As the 2024 election approached, the MAGA movement seemed to resonate among many younger voters, with videos abounding that portrayed large gatherings of college-aged and 20-something, usually white, usually male Trump supporters donning red hats and mimicking his infamous YMCA dance. But according to a new analysis in the Washington Post, MAGA has entered its “cringe” phase as the president’s approval rating among under-30 voters has cratered from 44 to 29 percent, and sits at just 20 percent among those under 40.
According to MAGA commentator Arynne Wexler, “We were cool for 2½ minutes — that time has passed.”
This comes after the Trump movement reached a new high among younger demographics. During the Biden presidency and 2024 electoral campaign, Trump’s coalition united a range of people who were tired of “the establishment” and its “woke” tendencies.
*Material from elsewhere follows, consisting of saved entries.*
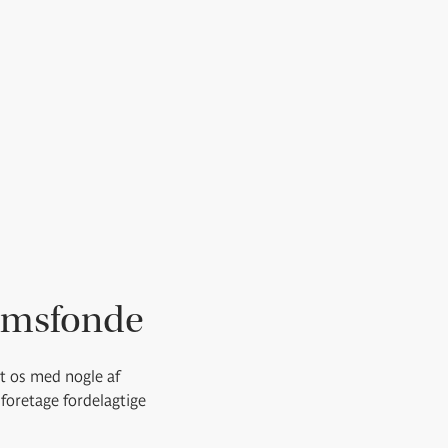
domsfonde
et os med nogle af
foretage fordelagtige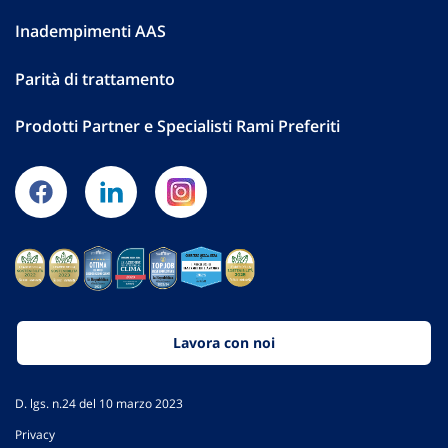
Inadempimenti AAS
Parità di trattamento
Prodotti Partner e Specialisti Rami Preferiti
Lavora con noi
D. lgs. n.24 del 10 marzo 2023
Privacy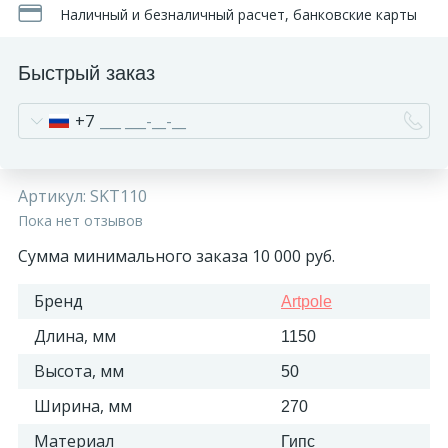
Наличный и безналичный расчет, банковские карты
Быстрый заказ
+7
Артикул:
SKT110
Пока нет отзывов
Сумма минимального заказа 10 000 руб.
Бренд
Artpole
Длина, мм
1150
Высота, мм
50
Ширина, мм
270
Материал
Гипс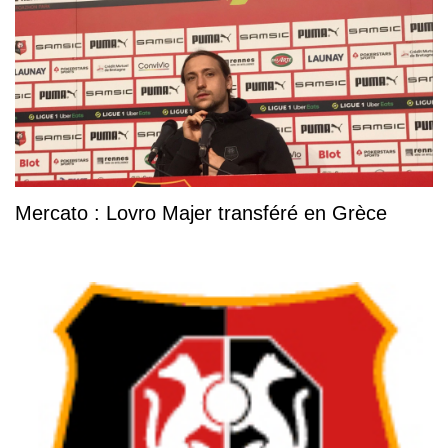
Mercato : Lovro Majer transféré en Grèce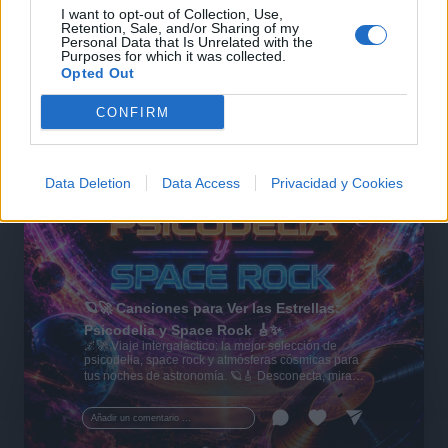
I want to opt-out of Collection, Use,
Retention, Sale, and/or Sharing of my
Personal Data that Is Unrelated with the
Purposes for which it was collected.
Opted Out
CONFIRM
Data Deletion
Data Access
Privacidad y Cookies
🪐🚀 Canciones para Ver las Estrellas:
Psicodelia y Space Rock 🎸✨
🌌🚀 Viaje intergaláctico: la mejor selección de
psicodelia, space rock y atmósferas cósmicas para
tus noches de astronomía. 🪐🎸 Desconecta, mira
al firmamento y siente la gravedad cero. 💾 ¡Guarda
esta colección para tu próxima noche estrellada!
Añadir un comentario ...
✨⭐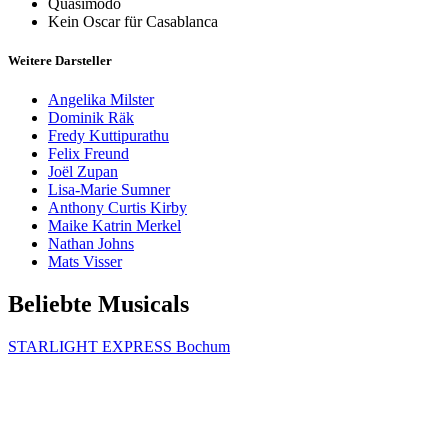
Quasimodo
Kein Oscar für Casablanca
Weitere Darsteller
Angelika Milster
Dominik Räk
Fredy Kuttipurathu
Felix Freund
Joël Zupan
Lisa-Marie Sumner
Anthony Curtis Kirby
Maike Katrin Merkel
Nathan Johns
Mats Visser
Beliebte Musicals
STARLIGHT EXPRESS Bochum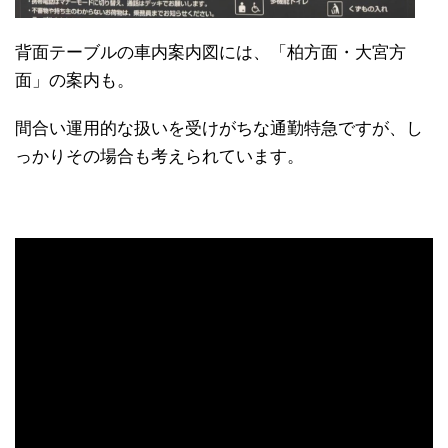
背面テーブルの車内案内図には、「柏方面・大宮方
面」の案内も。
間合い運用的な扱いを受けがちな通勤特急ですが、し
っかりその場合も考えられています。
MAGA was perceived as “forbidden and transgressive,” offering a sort of conservative take on counterculture.
“Right-wing politics were kind of the last taboo,” said Passage Press founder Jonathan Keeperman. Or as Conservateur co-founder Caroline Downey put it at the publication’s Make America Hot Again party early last year, “We are the zeitgeist now.”
But due to a combination of policy disappointments and cultural missteps, Trump is losing younger MAGA voters.
In terms of policy, the war in Iran has chased off many young voters who were initially attracted to Trump’s unfulfilled anti-war promises. Others in the MAHA submovement were turned off by his executive order increasing herbicide production. Others still disapproved of how the administration handled the Epstein Files. And the list goes on.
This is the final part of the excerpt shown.